To the best of our knowledge, no previous studies have investigated the synergistic impact of GDM with thyroid disorders on the development of T2DM. However, several have investigated the associations of GDM and thyroid disorders per se with the risk of incident T2DM [20,21,22,23]. The findings of our study showed a higher risk of developing T2DM in patients with a history of GDM, compared to those without a history of GDM, an observation consistent with the findings of previous studies [20,21,22,23]. In a very recent meta-analysis, the subsequent risk of T2DM in women with GDM compared to those without GDM was 9.51 (95% CI: 7.14 to 12.67) Another meta-analysis of cohort studies conducted by Bellamy et al. revealed that the risk of incident T2DM in women with a history of GDM was 7.43 (95%CI:4.79–11.51) times higher than those without any history [23]. The adverse association of GDM with developing T2DM may be attributable to epigenetic changes induced by maternal hyperglycemia in target tissues, such as skeletal muscle and subcutaneous adipose tissue [24]. Moreover, increase in circulating levels of leptin, inflammatory biomarkers e.g., TNF-α and C-reactive protein (CRP) and the fat content in liver and muscle, as well as the decreased adiponectin concentration reported in women with prior GDM, may partly explain woman’s predisposition to T2DM following GDM [25].

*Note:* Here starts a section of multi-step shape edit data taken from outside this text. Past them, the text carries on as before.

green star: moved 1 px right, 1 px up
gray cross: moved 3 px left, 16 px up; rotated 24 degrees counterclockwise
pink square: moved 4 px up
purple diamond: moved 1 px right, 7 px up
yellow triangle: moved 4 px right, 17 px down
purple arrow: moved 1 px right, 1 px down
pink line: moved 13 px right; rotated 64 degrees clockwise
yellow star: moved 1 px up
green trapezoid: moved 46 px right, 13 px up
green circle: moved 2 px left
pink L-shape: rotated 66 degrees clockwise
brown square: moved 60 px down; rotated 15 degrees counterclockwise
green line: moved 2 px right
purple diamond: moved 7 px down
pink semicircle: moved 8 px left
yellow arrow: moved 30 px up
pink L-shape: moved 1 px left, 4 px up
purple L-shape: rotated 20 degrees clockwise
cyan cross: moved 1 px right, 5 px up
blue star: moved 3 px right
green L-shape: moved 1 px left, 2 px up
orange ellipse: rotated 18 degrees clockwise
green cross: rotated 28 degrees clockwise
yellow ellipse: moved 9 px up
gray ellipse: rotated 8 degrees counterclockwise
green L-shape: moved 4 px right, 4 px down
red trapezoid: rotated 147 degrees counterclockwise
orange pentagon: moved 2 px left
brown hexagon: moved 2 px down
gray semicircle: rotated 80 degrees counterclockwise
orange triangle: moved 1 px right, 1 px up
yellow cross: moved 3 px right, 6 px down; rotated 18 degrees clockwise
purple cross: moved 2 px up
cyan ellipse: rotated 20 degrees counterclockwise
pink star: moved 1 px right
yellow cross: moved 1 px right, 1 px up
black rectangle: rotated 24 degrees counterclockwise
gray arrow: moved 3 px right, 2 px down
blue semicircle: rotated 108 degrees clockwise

It should be noted that we observed a significant association between GDM and higher subsequent T2DM risk after adjusting for age, but this association became attenuated and non-significant after further adjustment for BMI, educational status, smoking and family history of DM, TG, TC, HDL-C, SBP, DBP, and FBS. The major reduction in the effect size was observed after controlling for BMI, educational status, smoking, and family history of DM. It can be explained by the positive association of BMI with the development of T2DM among women with a history of GDM. Accumulation of fat in body and excess weight are well-defined risk factors for T2DM in a population [26, 27]. On the other side, women experiencing GDM are more prone to weight gain at the onset of elevated FBS and developed GDM as well as a higher probability for the development of T2DM in later life [28]. The presence of GDM is a hallmark to make a recommendation to monitor their weight after delivery [28]. Therefore, the association between GDM and incidence of T2DM could partly be attributed to the BMI. The same cofounding effect could exist for other adjusted covariates, especially for smoking and family history of DM.

There is no consensus about the adverse influence of thyroid dysfunction on the further development of T2DM. The present study showed no statistically significant increase in the development of T2DM following thyroid disorders. In agreement with the results of our research, Sadatamini et al. showed that the incidence of thyroid dysfunction in T2DM patients was not higher than non-diabetic participants during 12 years of follow up [29]. However, a longitudinal cohort study conducted among 25,575 adults aged > 18 years by Chen et al. in Taiwan with follow up of > 10 years reported that the incidence of T2DM was higher among individuals with either hypo- or hyperthyroidism, with most incident cases of T2DM occurring the first five years of thyroid disorders [30]. In another prospective cohort of 8452 participants with a 7.9 year follow up, hypothyroidism was identified as a risk factor for increased risk of incident T2DM, more so in pre-diabetic patients [6], findings contrary to those of our investigation; their findings however also indicated that the risk for developing T2DM drops from 35 to 15% when FT4 reached to normal levels [6]. Thyroid hormones have a regulatory function on carbohydrates metabolism [31]. Thus, impairment in thyroid regulation had an undesirable impact on carbohydrate metabolism and glucose homeostasis s through their direct effect on the control of insulin secretion and the preservation of beta-cell proliferation and viability [32, 33]. Increased higher FT3 levels are associated with impaired glucose tolerance through elevated liver gluconeogenesis and the development of insulin resistance [34]. However, evidence indicated that the incidence of T2DM in patients with hyperthyroidism was only 2 to 3.3% [30]. Interestingly, thyroxine intervention in patients with diagnosed hypothyroidism decreased HbA1c, independent of changes in plasma glucose [35]. Besides, the value of HbA1c patients with hypothyroid was higher in comparison to those in the control group [36]. This observation was also beyond the level of FPG. It seems that there is a very high false-positive rate for HbA1c among patients with hypothyroidism.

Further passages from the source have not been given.